═════ Data listing

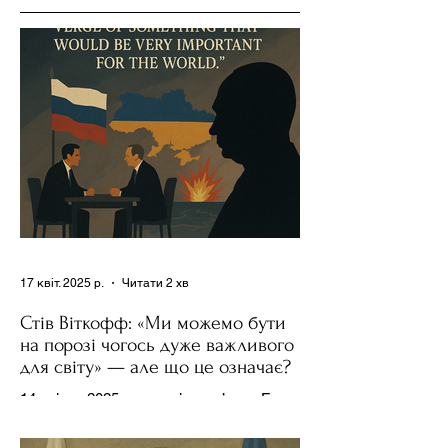
17 квіт. 2025 р.
Читати 2 хв
Стів Віткофф: «Ми можемо бути
на порозі чогось дуже важливого
для світу» — але що це означає?
14 квітня 2025 року , в інтерв’ю на Fox
News , спецпосланець Дональда
Трампа та бізнесмен Стів Віткофф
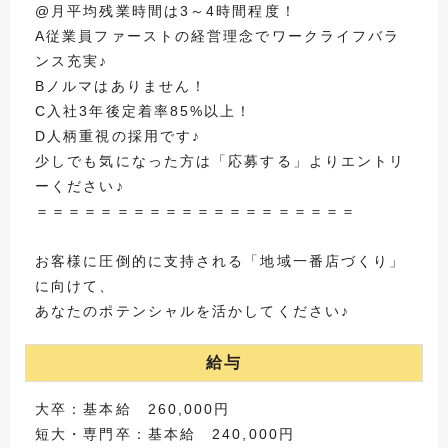
@月平均残業時間は3～4時間程度！
A従業員ファーストの経営理念でワークライフバラ
ンス充実♪
Bノルマはありません！
C入社3年後定着率85%以上！
D人柄重視の採用です♪
少しでも気になった方は「応募する」よりエントリ
ーください♪
＝＝＝＝＝＝＝＝＝＝＝＝＝＝＝＝＝＝＝＝
お客様に圧倒的に支持される「地域一番店づくり」
に向けて、
あなたのポテンシャルを活かしてください♪
給与
大卒：基本給 260,000円
短大・専門卒：基本給 240,000円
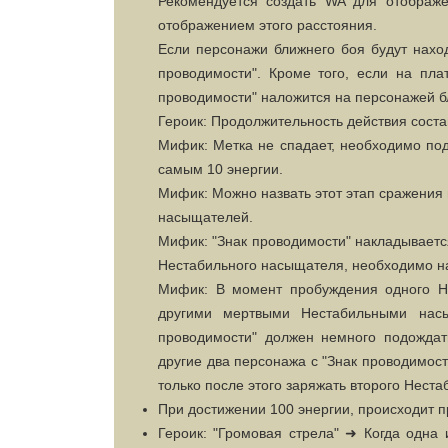
Рекомендуется создать WA для отображ
отображением этого расстояния.
Если персонажи ближнего боя будут наход
проводимости". Кроме того, если на пла
проводимости" наложится на персонажей б
Героик: Продолжительность действия соста
Мифик: Метка не спадает, необходимо под
самым 10 энергии.
Мифик: Можно назвать этот этап сражения 
насыщателей.
Мифик: "Знак проводимости" накладывается
Нестабильного насыщателя, необходимо на
Мифик: В момент пробуждения одного Не
другими мертвыми Нестабильными насы
проводимости" должен немного подождать
другие два персонажа с "Знак проводимос
только после этого заряжать второго Нест
При достижении 100 энергии, происходит п
Героик: "Громовая стрела" ➜ Когда одна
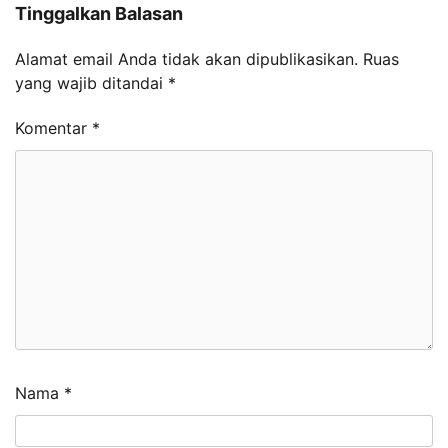
Tinggalkan Balasan
Alamat email Anda tidak akan dipublikasikan.
Ruas
yang wajib ditandai
*
Komentar
*
Nama
*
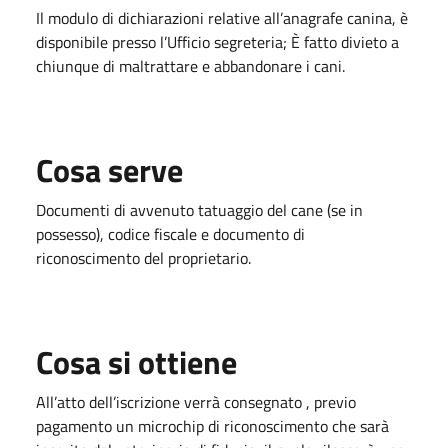
Il modulo di dichiarazioni relative all’anagrafe canina, è
disponibile presso l’Ufficio segreteria; È fatto divieto a
chiunque di maltrattare e abbandonare i cani.
Cosa serve
Documenti di avvenuto tatuaggio del cane (se in
possesso), codice fiscale e documento di
riconoscimento del proprietario.
Cosa si ottiene
All’atto dell’iscrizione verrà consegnato , previo
pagamento un microchip di riconoscimento che sarà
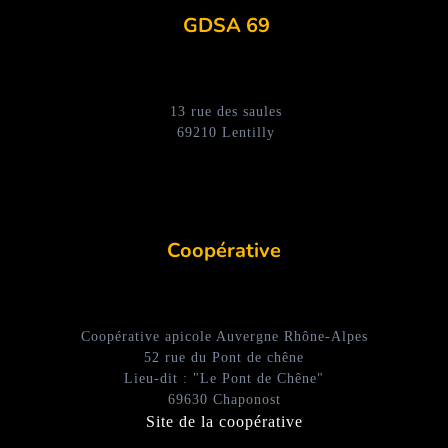
GDSA 69
13 rue des saules
69210 Lentilly
Coopérative
Coopérative apicole Auvergne Rhône-Alpes
52 rue du Pont de chêne
Lieu-dit : "Le Pont de Chêne"
69630 Chaponost
Site de la coopérative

══════════

■ Your task
What is needed is an exact restatement of every line from the one containing "少しでも気になった方は「応募する」よりエントリ" through the last line of the records, pictures left out.

■ Expected answer
少しでも気になった方は「応募する」よりエントリ
ーください♪
＝＝＝＝＝＝＝＝＝＝＝＝＝＝＝＝＝＝＝＝
お客様に圧倒的に支持される「地域一番店づくり」
に向けて、
あなたのポテンシャルを活かしてください♪
給与
大卒：基本給 260,000円
短大・専門卒：基本給 240,000円
Рекомендуется создать WA для отображ
отображением этого расстояния.
Если персонажи ближнего боя будут наход
проводимости". Кроме того, если на пла
проводимости" наложится на персонажей б
Героик: Продолжительность действия соста
Мифик: Метка не спадает, необходимо под
самым 10 энергии.
Мифик: Можно назвать этот этап сражения 
насыщателей.
Мифик: "Знак проводимости" накладывается
Нестабильного насыщателя, необходимо на
Мифик: В момент пробуждения одного Не
другими мертвыми Нестабильными насы
проводимости" должен немного подождать
другие два персонажа с "Знак проводимос
только после этого заряжать второго Нест
При достижении 100 энергии, происходит п
Героик: "Громовая стрела" ➜ Когда одна
Tinggalkan Balasan
Alamat email Anda tidak akan dipublikasikan.
Ruas
yang wajib ditandai
*
Komentar
*
Nama
*
Il modulo di dichiarazioni relative all’anagrafe canina, è
disponibile presso l’Ufficio segreteria; È fatto divieto a
chiunque di maltrattare e abbandonare i cani.
Cosa serve
Documenti di avvenuto tatuaggio del cane (se in
possesso), codice fiscale e documento di
riconoscimento del proprietario.
Cosa si ottiene
All’atto dell’iscrizione verrà consegnato , previo
pagamento un microchip di riconoscimento che sarà
GDSA 69
13 rue des saules
69210 Lentilly
Coopérative
Coopérative apicole Auvergne Rhône-Alpes
52 rue du Pont de chêne
Lieu-dit : "Le Pont de Chêne"
69630 Chaponost
Site de la coopérative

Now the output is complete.